Once again – confession time. I’ve never personally used spray foam insulation.
My oldest stepson, Jake, teaches high school chemistry and physics. He is one smart dude, as he has a master’s degree. When he added onto what was formerly his grandparent’s home, in the Browns Valley, MN area, he utilized closed cell spray foam insulation.
Not only is Jake smart, but he is also frugal, which tells me he did his research and compared costs of not only the original installation, but also savings over time.
Polyurethane foam insulation is available in closed-cell and open-cell formulas. With closed-cell foam, the high-density cells are closed and filled with a gas which helps the foam expand to fill the spaces around it. Open-cell foam cells are not as dense and are filled with air, which gives the insulation a spongy texture.
Polyurethane and isocyanate foams are applied as a two-component mixture which comes together at the tip of a spray gun, and forms an expanding material. While open-cell foams typically have R-values of 3.5 per inch, closed-cell foams can attain R-values of 7 per inch. Closed-cell foam is very strong, and structurally reinforces the insulated surface. By contrast, open-cell foam is soft when cured, with little structural strength. However, it provides superior sound resistance and allows timber to breathe. It is also fire-resistant and won’t sustain a flame.

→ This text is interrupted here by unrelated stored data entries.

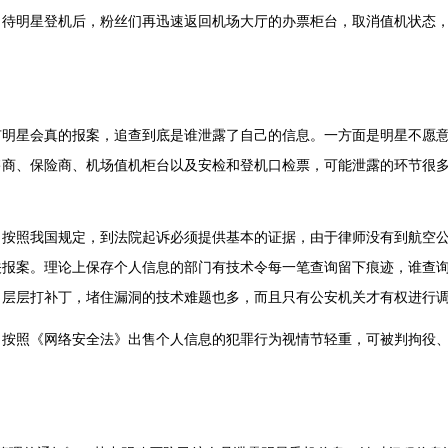
，待明星登机后，粉丝们再迅速返回机场大厅的办票柜台，取消值机状态
明星会真的报案，追查到底是谁泄露了自己的信息。一方面是明星不愿
售商、保险商、机场值机柜台以及安检和登机口检票，可能泄露的环节很
按照我国规定，到法院起诉必须提供基本的证据，由于律师没有到航空
关报案。理论上保存个人信息的部门有技术令每一笔查询留下痕迹，谁查
，层层打补丁，堵住漏洞的技术难题也多，而且只有公安机关才有权进行
照《网络安全法》出售个人信息的犯罪行为视情节轻重，可被判拘役、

Spray foam insulation costs more than batt insulation, but it has higher R-values. It also forms an air barrier, which can eliminate some other weatherizing tasks, such as caulking. This plastic insulation goes on as a liquid and expands to fill the available space, sealing all gaps and cracks and stopping any air leaks (This can also keep out bugs or other vermin). Another advantage is foam can fill wall cavities in finished walls without tearing the walls apart (as required with batts). It also provides acoustical insulation and increases structural stability. When building a new post frame building, this type of insulation helps reduce construction time and the number of specialized contractors, which in turn saves money.
The cost can be high compared to traditional insulation; however, open cell foams provide a better economical ratio. Open-cell foam is $1 to $1.20 per sq. ft. while closed-cell foam is $1.75 to $3 per sq. ft. (for a 2-by-4-framed wall). Both require professional installation.
Here is an earlier example of the investments into each: https://www.hansenpolebuildings.com/2014/02/insulation-foam-fiberglass/
Although for moisture control closed-cell foam is non-porous, open-cell requires a vapor barrier; however, the added cost of closed-cell foam may not be as advantageous as vapor barriers are usually required by building codes, regardless of the type of insulation used. Also, closed-cell polyurethane insulation levels can drop over time as some of the low-conductivity gas escapes and air replaces it in a phenomenon known as thermal drift.
In summary, DIY people use fiberglass as it is readily available, maintains a reasonable price ratio and is easy to install. Although it is not as easy to sustain the higher performance required by today’s insulation standards over time. It is also a health hazard. Most tract homes also use fiberglass insulation for the same reasons. However, the installation experience of the contractors can improve the overall performance.
Higher-end tract homes and custom homes tend to use the cellulose and foam solutions. They provide a superior insulation level and a number of other advantages, including air and vapor blocking, noise reduction and insect minimization.
As with all things, you get what you pay for and you can pay up front or pay later. There is no shortcut to energy efficiency and saving money.
We will be adding an elevator shaft to our own post frame building home later this summer. Although it is not a large footprint area, it will be over 30 feet tall and keeping it the temperature of the rest of the building will be a high priority – so I will be investigating spray foam myself.